**WORK ITEM**
Set each entry down verbatim, omitting images.

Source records
▼

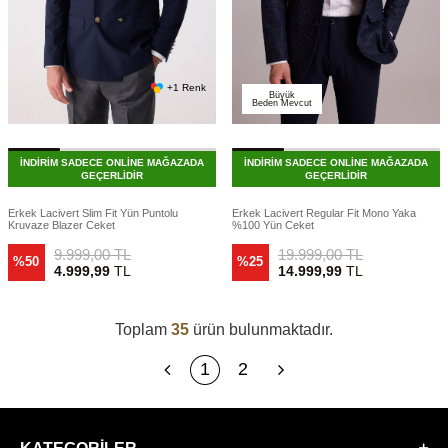
+1 Renk
Büyük
Beden Mevcut
İNDİRİM SADECE ONLİNE MAĞAZADA
İNDİRİM SADECE ONLİNE MAĞAZADA
GEÇERLİDİR
GEÇERLİDİR
Erkek Lacivert Slim Fit Yün Puntolu
Erkek Lacivert Regular Fit Mono Yaka
Kruvaze Blazer Ceket
%100 Yün Ceket
9.999,00
TL
19.999,00
TL
%50
%25
4.999,99
TL
14.999,99
TL
Toplam
35
ürün bulunmaktadır.
1
2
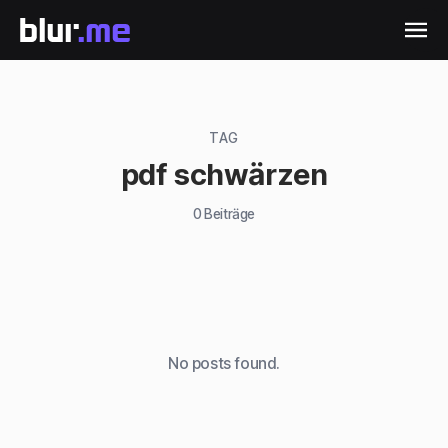
TAG
pdf schwärzen
0
Beiträge
No posts found.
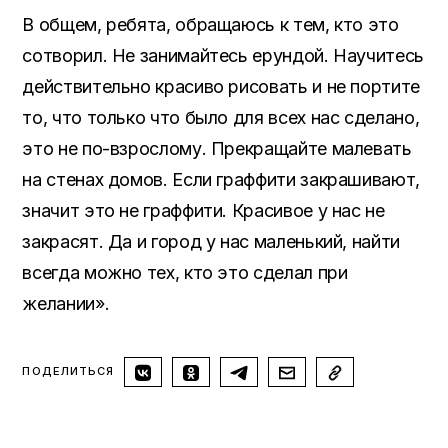
В общем, ребята, обращаюсь к тем, кто это
сотворил. Не занимайтесь ерундой. Научитесь
действительно красиво рисовать и не портите
то, что только что было для всех нас сделано,
это не по-взрослому. Прекращайте малевать
на стенах домов. Если граффити закрашивают,
значит это не граффити. Красивое у нас не
закрасят. Да и город у нас маленький, найти
всегда можно тех, кто это сделал при
желании».
ПОДЕЛИТЬСЯ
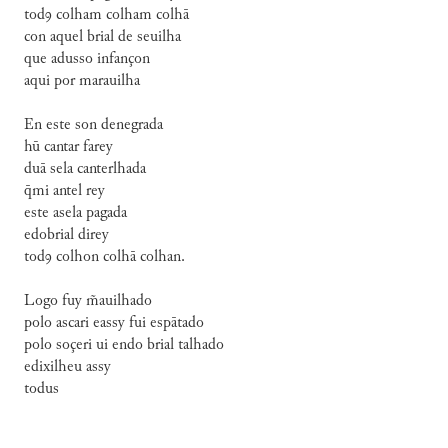
todꝯ colham colham colhā
con aquel brial de seuilha
que adusso infançon
aqui por marauilha
En este son denegrada
hū cantar farey
duā sela canterlhada
q̄mi antel rey
este asela pagada
edobrial direy
todꝯ colhon colhā colhan.
Logo fuy m̃auilhado
polo ascari eassy fui espātado
polo soçeri ui endo brial talhado
edixilheu assy
todus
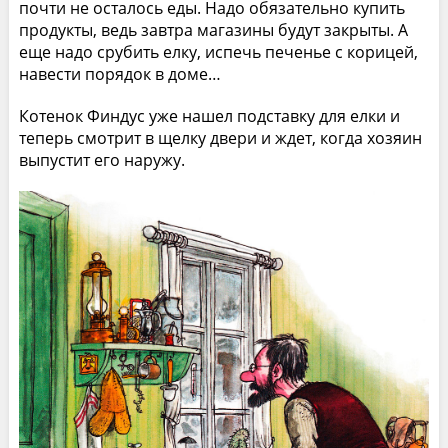
почти не осталось еды. Надо обязательно купить
продукты, ведь завтра магазины будут закрыты. А
еще надо срубить елку, испечь печенье с корицей,
навести порядок в доме…
Котенок Финдус уже нашел подставку для елки и
теперь смотрит в щелку двери и ждет, когда хозяин
выпустит его наружу.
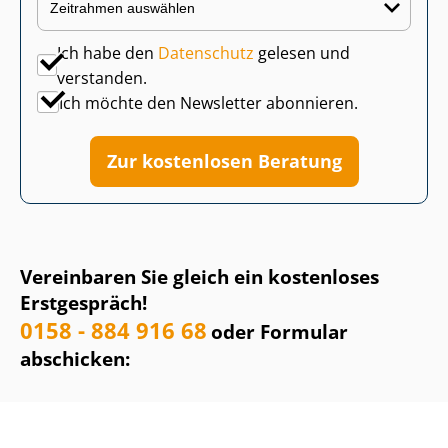
Ich habe den
Datenschutz
gelesen und
verstanden.
Ich möchte den Newsletter abonnieren.
Zur kostenlosen Beratung
Vereinbaren Sie gleich ein kostenloses
Erstgespräch!
0158 - 884 916 68
oder Formular
abschicken:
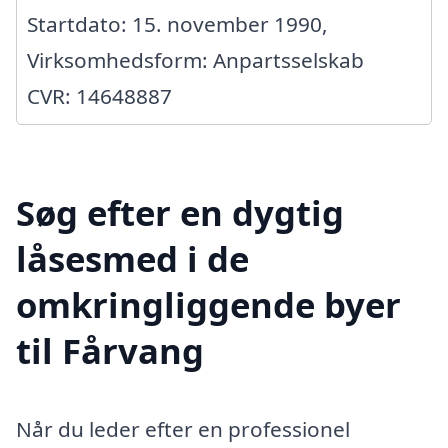
Startdato: 15. november 1990,
Virksomhedsform: Anpartsselskab
CVR: 14648887
Søg efter en dygtig
låsesmed i de
omkringliggende byer
til Fårvang
Når du leder efter en professionel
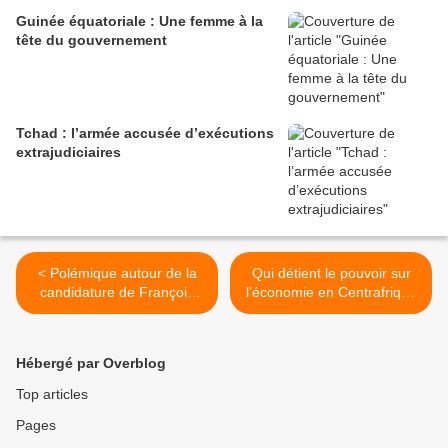
Guinée équatoriale : Une femme à la
tête du gouvernement
Tchad : l’armée accusée d’exécutions
extrajudiciaires
< Polémique autour de la
Qui détient le pouvoir sur
candidature de François
l’économie en Centrafrique
Bozizé à la présidentielle
? >
Hébergé par Overblog
Top articles
Pages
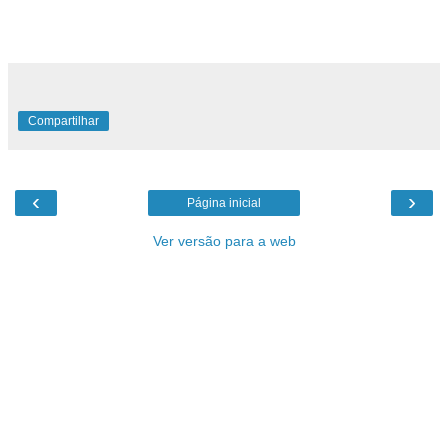
Para saber mais informações: acesse o
site da empresa
ou
ligue para (11) 3383-1200!
Compartilhar
‹
›
Página inicial
Ver versão para a web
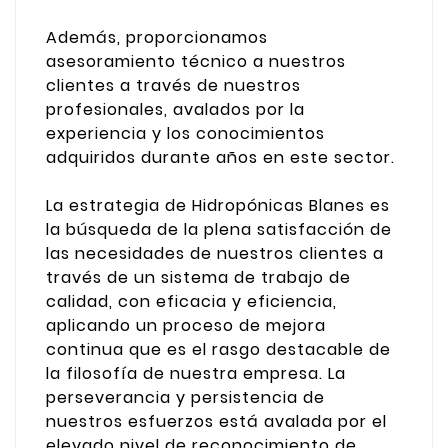
Además, proporcionamos
asesoramiento técnico a nuestros
clientes a través de nuestros
profesionales, avalados por la
experiencia y los conocimientos
adquiridos durante años en este sector.
La estrategia de Hidropónicas Blanes es
la búsqueda de la plena satisfacción de
las necesidades de nuestros clientes a
través de un sistema de trabajo de
calidad, con eficacia y eficiencia,
aplicando un proceso de mejora
continua que es el rasgo destacable de
la filosofía de nuestra empresa. La
perseverancia y persistencia de
nuestros esfuerzos está avalada por el
elevado nivel de reconocimiento de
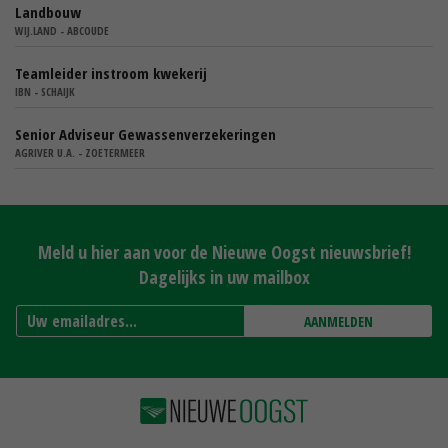
Landbouw
WIJ.LAND - ABCOUDE
Teamleider instroom kwekerij
IBN - SCHAIJK
Senior Adviseur Gewassenverzekeringen
AGRIVER U.A. - ZOETERMEER
Meld u hier aan voor de Nieuwe Oogst nieuwsbrief!
Dagelijks in uw mailbox
AANMELDEN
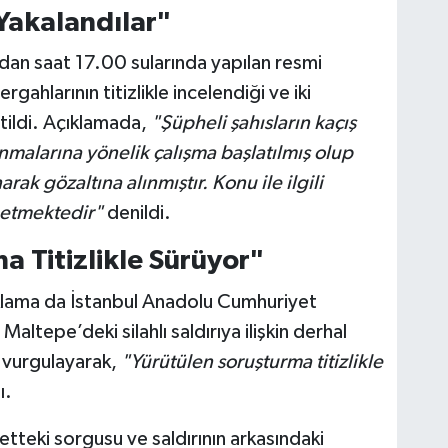
Yakalandılar"
dan saat 17.00 sularında yapılan resmi
gahlarının titizlikle incelendiği ve iki
rtildi. Açıklamada,
"Şüpheli şahısların kaçış
nmalarına yönelik çalışma başlatılmış olup
arak gözaltına alınmıştır. Konu ile ilgili
 etmektedir"
denildi.
a Titizlikle Sürüyor"
çıklama da İstanbul Anadolu Cumhuriyet
Maltepe’deki silahlı saldırıya ilişkin derhal
ı vurgulayarak,
"Yürütülen soruşturma titizlikle
ı.
etteki sorgusu ve saldırının arkasındaki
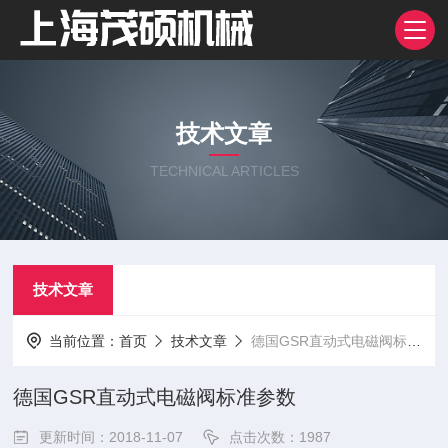
技术文章
TECHNICAL ARTICLES
技术文章
当前位置：
首页
技术文章
德国GSR直动式电磁阀标准参数
德国GSR直动式电磁阀标准参数
更新时间：2018-11-07
点击次数：1987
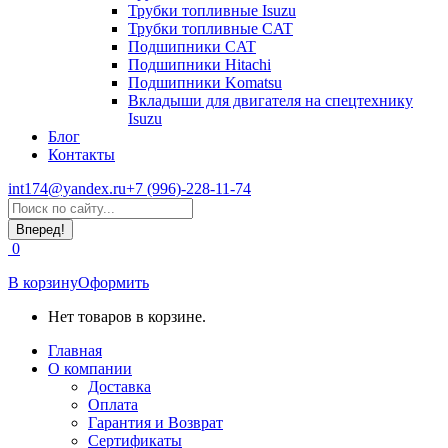
Трубки топливные Isuzu
Трубки топливные CAT
Подшипники CAT
Подшипники Hitachi
Подшипники Komatsu
Вкладыши для двигателя на спецтехнику
Isuzu
Блог
Контакты
int174@yandex.ru
+7 (996)-228-11-74
Страница
Поиск:
WhatsApp
открывается
0
в
новом
В корзину
Оформить
окне
Нет товаров в корзине.
Главная
О компании
Доставка
Оплата
Гарантия и Возврат
Сертификаты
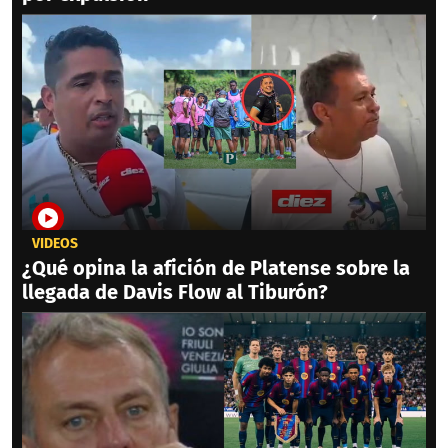
VIDEOS
¿Qué opina la afición de Platense sobre la
llegada de Davis Flow al Tiburón?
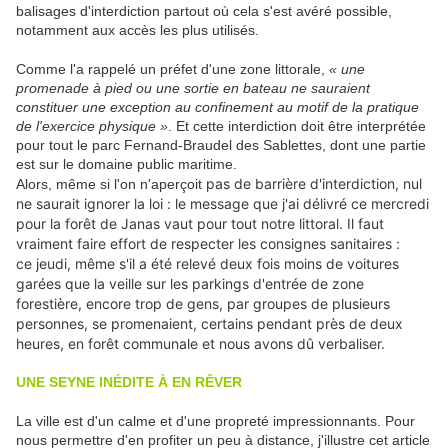
balisages d'interdiction partout où cela s'est avéré possible,
notamment aux accès les plus utilisés.
Comme l'a rappelé un préfet d'une zone littorale,
« une
promenade à pied ou une sortie en bateau ne sauraient
constituer une exception au confinement au motif de la pratique
de l'exercice physique »
. Et cette interdiction doit être interprétée
pour tout le parc Fernand-Braudel des Sablettes, dont une partie
est sur le domaine public maritime.
pas de barrière d'interdiction, nul
Alors, même si l'on n'aperçoit
ne saurait ignorer la loi : le message que j'ai délivré ce mercredi
pour la forêt de Janas vaut pour tout notre littoral. Il faut
vraiment faire effort de respecter les consignes sanitaires :
ce jeudi, même s'il a été relevé deux fois moins de voitures
garées que la veille sur les parkings d'entrée de zone
forestière, encore trop de gens, par groupes de plusieurs
personnes, se promenaient, certains pendant près de deux
heures, en forêt communale et nous avons dû verbaliser.
UNE SEYNE INÉDITE À EN RÊVER
La ville est d'un calme et d'une propreté impressionnants. Pour
nous permettre d'en profiter un peu à distance, j'illustre cet article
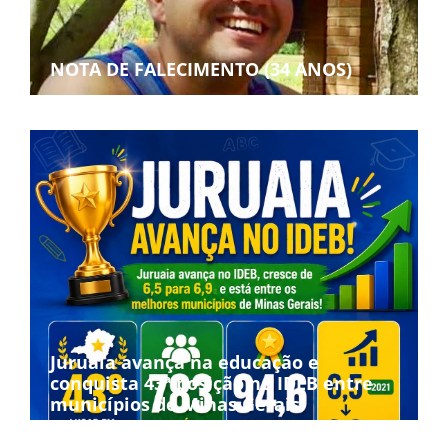
NOTA DE FALECIMENTO (34 ANOS)
Juruaia avança na educação e
conquista 43ª posição no IDEB entre
municípios de Minas Gerais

▲

**RESULT BELOW**
+1 Renk
Büyük
Beden Mevcut
İNDİRİM SADECE ONLİNE MAĞAZADA
İNDİRİM SADECE ONLİNE MAĞAZADA
GEÇERLİDİR
GEÇERLİDİR
Erkek Lacivert Slim Fit Yün Puntolu
Erkek Lacivert Regular Fit Mono Yaka
Kruvaze Blazer Ceket
%100 Yün Ceket
9.999,00
TL
19.999,00
TL
%50
%25
4.999,99
TL
14.999,99
TL
Toplam
35
ürün bulunmaktadır.
1
2
TAG
pdf schwärzen
0
Beiträge
No posts found.
В общем, ребята, обращаюсь к тем, кто это
сотворил. Не занимайтесь ерундой. Научитесь
действительно красиво рисовать и не портите
то, что только что было для всех нас сделано,
это не по-взрослому. Прекращайте малевать
на стенах домов. Если граффити закрашивают,
значит это не граффити. Красивое у нас не
закрасят. Да и город у нас маленький, найти
всегда можно тех, кто это сделал при
желании».
ПОДЕЛИТЬСЯ
todꝯ colham colham colhā
con aquel brial de seuilha
que adusso infançon
aqui por marauilha
En este son denegrada
hū cantar farey
duā sela canterlhada
q̄mi antel rey
este asela pagada
edobrial direy
todꝯ colhon colhā colhan.
Logo fuy m̃auilhado
polo ascari eassy fui espātado
polo soçeri ui endo brial talhado
edixilheu assy
todus
почти не осталось еды. Надо обязательно купить
продукты, ведь завтра магазины будут закрыты. А
еще надо срубить елку, испечь печенье с корицей,
навести порядок в доме…
Котенок Финдус уже нашел подставку для елки и
теперь смотрит в щелку двери и ждет, когда хозяин
выпустит его наружу.
Ich habe den
Datenschutz
gelesen und
verstanden.
Ich möchte den Newsletter abonnieren.
Zur kostenlosen Beratung
Vereinbaren Sie gleich ein kostenloses
Erstgespräch!
0158 - 884 916 68
oder Formular
abschicken:
Startdato: 15. november 1990,
Virksomhedsform: Anpartsselskab
CVR: 14648887
Søg efter en dygtig
låsesmed i de
omkringliggende byer
til Fårvang
Når du leder efter en professionel
Guinée équatoriale : Une femme à la
tête du gouvernement
Tchad : l’armée accusée d’exécutions
extrajudiciaires
< Polémique autour de la
Qui détient le pouvoir sur
candidature de François
l’économie en Centrafrique
Bozizé à la présidentielle
? >
Hébergé par Overblog
Top articles
Pages
Para saber mais informações: acesse o
site da empresa
ou
ligue para (11) 3383-1200!
Compartilhar
‹
›
Página inicial
Ver versão para a web
Además, proporcionamos
asesoramiento técnico a nuestros
clientes a través de nuestros
profesionales, avalados por la
experiencia y los conocimientos
adquiridos durante años en este sector.
La estrategia de Hidropónicas Blanes es
la búsqueda de la plena satisfacción de
las necesidades de nuestros clientes a
través de un sistema de trabajo de
calidad, con eficacia y eficiencia,
aplicando un proceso de mejora
continua que es el rasgo destacable de
la filosofía de nuestra empresa. La
perseverancia y persistencia de
nuestros esfuerzos está avalada por el
elevado nivel de reconocimiento de
Landbouw
WIJ.LAND - ABCOUDE
Teamleider instroom kwekerij
IBN - SCHAIJK
Senior Adviseur Gewassenverzekeringen
AGRIVER U.A. - ZOETERMEER
Meld u hier aan voor de Nieuwe Oogst nieuwsbrief!
Dagelijks in uw mailbox
AANMELDEN
Yakalandılar"
dan saat 17.00 sularında yapılan resmi
gahlarının titizlikle incelendiği ve iki
rtildi. Açıklamada,
"Şüpheli şahısların kaçış
nmalarına yönelik çalışma başlatılmış olup
arak gözaltına alınmıştır. Konu ile ilgili
 etmektedir"
denildi.
a Titizlikle Sürüyor"
çıklama da İstanbul Anadolu Cumhuriyet
Maltepe’deki silahlı saldırıya ilişkin derhal
ı vurgulayarak,
"Yürütülen soruşturma titizlikle
ı.
etteki sorgusu ve saldırının arkasındaki
技术文章
TECHNICAL ARTICLES
技术文章
当前位置：
首页
技术文章
德国GSR直动式电磁阀标准参数
德国GSR直动式电磁阀标准参数
更新时间：2018-11-07
点击次数：1987
Трубки топливные Isuzu
Трубки топливные CAT
Подшипники CAT
Подшипники Hitachi
Подшипники Komatsu
Вкладыши для двигателя на спецтехнику
Isuzu
Блог
Контакты
int174@yandex.ru
+7 (996)-228-11-74
Страница
Поиск:
WhatsApp
открывается
0
в
новом
В корзину
Оформить
окне
Нет товаров в корзине.
Главная
О компании
Доставка
Оплата
Гарантия и Возврат
Сертификаты
VIDEOS
¿Qué opina la afición de Platense sobre la
llegada de Davis Flow al Tiburón?
balisages d'interdiction partout où cela s'est avéré possible,
notamment aux accès les plus utilisés.
Comme l'a rappelé un préfet d'une zone littorale,
« une
promenade à pied ou une sortie en bateau ne sauraient
constituer une exception au confinement au motif de la pratique
de l'exercice physique »
. Et cette interdiction doit être interprétée
pour tout le parc Fernand-Braudel des Sablettes, dont une partie
est sur le domaine public maritime.
pas de barrière d'interdiction, nul
Alors, même si l'on n'aperçoit
ne saurait ignorer la loi : le message que j'ai délivré ce mercredi
pour la forêt de Janas vaut pour tout notre littoral. Il faut
vraiment faire effort de respecter les consignes sanitaires :
ce jeudi, même s'il a été relevé deux fois moins de voitures
garées que la veille sur les parkings d'entrée de zone
forestière, encore trop de gens, par groupes de plusieurs
personnes, se promenaient, certains pendant près de deux
heures, en forêt communale et nous avons dû verbaliser.
UNE SEYNE INÉDITE À EN RÊVER
La ville est d'un calme et d'une propreté impressionnants. Pour
nous permettre d'en profiter un peu à distance, j'illustre cet article
NOTA DE FALECIMENTO (34 ANOS)
Juruaia avança na educação e
conquista 43ª posição no IDEB entre
municípios de Minas Gerais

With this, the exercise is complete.